288) PINETA YRIARTEAnche Charles Yriarte, al pari di tanti altri viaggiatori ottocenteschi che visitarono Ravenna, rimase affascinato dalla sua pineta e dalle memorie che essa custodiva a partire da quella di Dante che nel XXVIII canto del Purgatorio ne aveva ricordato la bellezza.

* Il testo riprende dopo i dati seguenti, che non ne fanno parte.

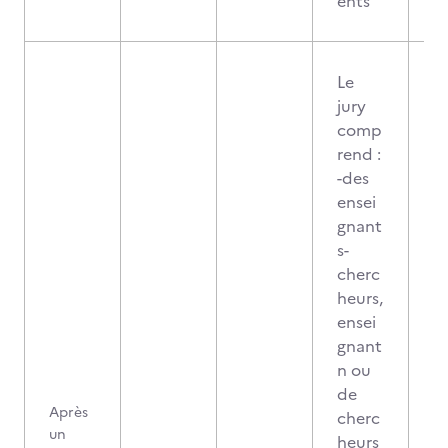
ents
Le
jury
comp
rend :
-des
ensei
gnant
s-
cherc
heurs,
ensei
gnant
n ou
de
Après
cherc
un
heurs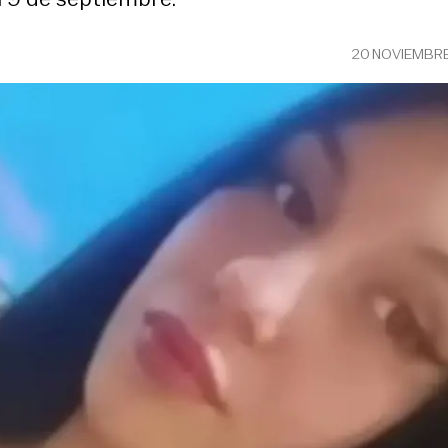
20 NOVIEMBRE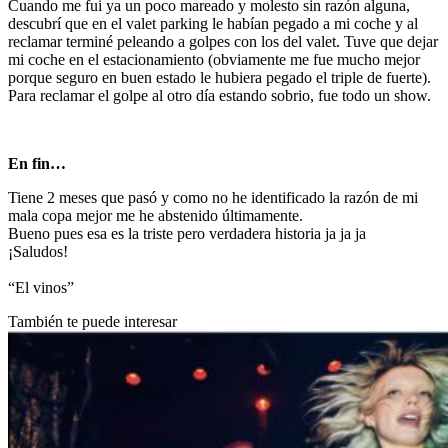
Cuando me fui ya un poco mareado y molesto sin razón alguna,
descubrí que en el valet parking le habían pegado a mi coche y al
reclamar terminé peleando a golpes con los del valet. Tuve que dejar
mi coche en el estacionamiento (obviamente me fue mucho mejor
porque seguro en buen estado le hubiera pegado el triple de fuerte).
Para reclamar el golpe al otro día estando sobrio, fue todo un show.
En fin…
Tiene 2 meses que pasó y como no he identificado la razón de mi
mala copa mejor me he abstenido últimamente.
Bueno pues esa es la triste pero verdadera historia ja ja ja
¡Saludos!
“El vinos”
También te puede interesar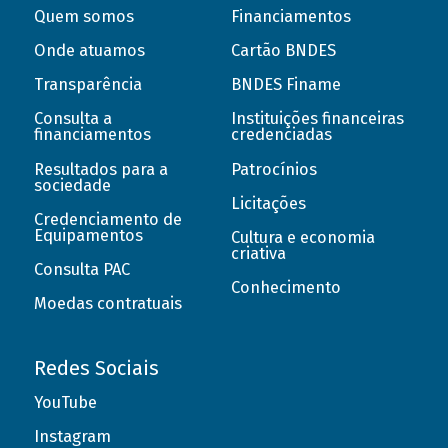
Quem somos
Financiamentos
Onde atuamos
Cartão BNDES
Transparência
BNDES Finame
Consulta a
Instituições financeiras
financiamentos
credenciadas
Resultados para a
Patrocínios
sociedade
Licitações
Credenciamento de
Equipamentos
Cultura e economia
criativa
Consulta PAC
Conhecimento
Moedas contratuais
Redes Sociais
YouTube
Instagram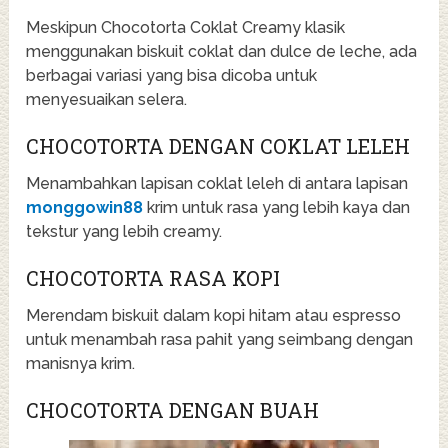
Meskipun Chocotorta Coklat Creamy klasik
menggunakan biskuit coklat dan dulce de leche, ada
berbagai variasi yang bisa dicoba untuk
menyesuaikan selera.
CHOCOTORTA DENGAN COKLAT LELEH
Menambahkan lapisan coklat leleh di antara lapisan
monggowin88
krim untuk rasa yang lebih kaya dan
tekstur yang lebih creamy.
CHOCOTORTA RASA KOPI
Merendam biskuit dalam kopi hitam atau espresso
untuk menambah rasa pahit yang seimbang dengan
manisnya krim.
CHOCOTORTA DENGAN BUAH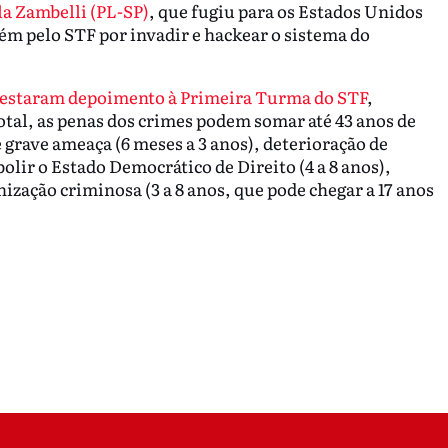
la Zambelli (PL-SP)
, que fugiu para os Estados Unidos
bém pelo STF por invadir e hackear o sistema do
prestaram depoimento à Primeira Turma do STF
,
otal, as penas dos crimes podem somar até 43 anos de
 grave ameaça (6 meses a 3 anos), deterioração de
bolir o Estado Democrático de Direito (4 a 8 anos),
anização criminosa (3 a 8 anos, que pode chegar a 17 anos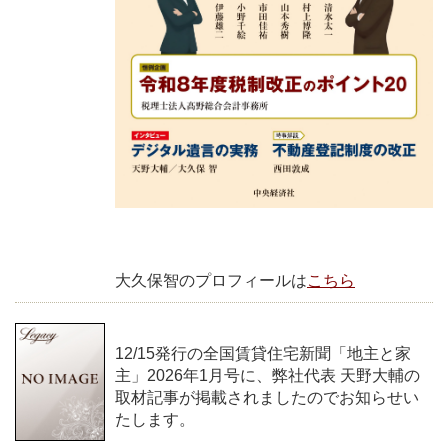
大久保智のプロフィールは
こちら
12/15発行の全国賃貸住宅新聞「地主と家
主」2026年1月号に、弊社代表 天野大輔の
取材記事が掲載されましたのでお知らせい
たします。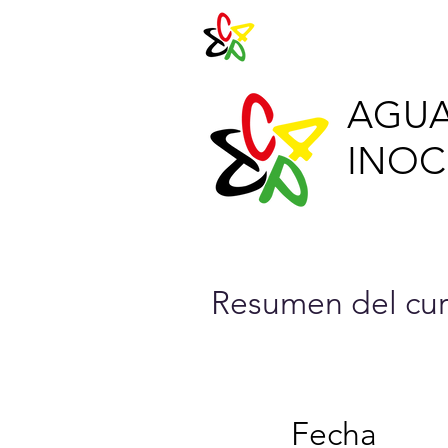
Agenda 202
AGUA
INOCU
Resumen del cur
Fecha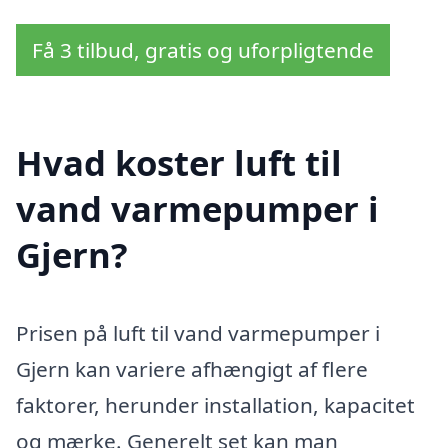
Få 3 tilbud, gratis og uforpligtende
Hvad koster luft til
vand varmepumper i
Gjern?
Prisen på luft til vand varmepumper i
Gjern kan variere afhængigt af flere
faktorer, herunder installation, kapacitet
og mærke. Generelt set kan man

Nel 1883 darà alle stampe i suoi resoconti di viaggio in una pubblicazione intitolata Le rive dell’Adriatico e il Montenegro dove descriverà la pineta ravennate con intense e liriche parole: «La Pineta non ha nulla di cupo né di terribile, e fa pensare al genio di Dante unicamente per la grazia di alcuni epiteti squisiti e di certi episodii pieni di sentimento. Ci andai di primavera, in una di quelle splendide mattine in cui vi sentite avvolgere e accarezzare da un’aria soave; i tappeti di musco, fitti sotto il piede, erano smaltati di fiori; dai biancospini venivano de’ canti d’uccelli, l’aria era tutta imbalsamata di profumi portati dai venti dell’Adriatico passando su quelle dense macchie di ginepro e d’erbe aromatiche; la solitudine non era turbata che da alcune capre internate in mezzo ai cespugli e dal gracidar delle cornacchie. Un solo albero, sempre identico, il pino parasole, cresce sopra una lunghezza di parecchie leghe, senza lasciar larghe radure. Con tutto ciò, la selva non è punto monotona, e presenta un non so che di inatteso nell’aspetto; a luogo a luogo, delle vendite, dove stanno accatastate delle legne tagliate regolarmente, e de’mucchi di cenere circolari, indicano un’industria forestale sistemata».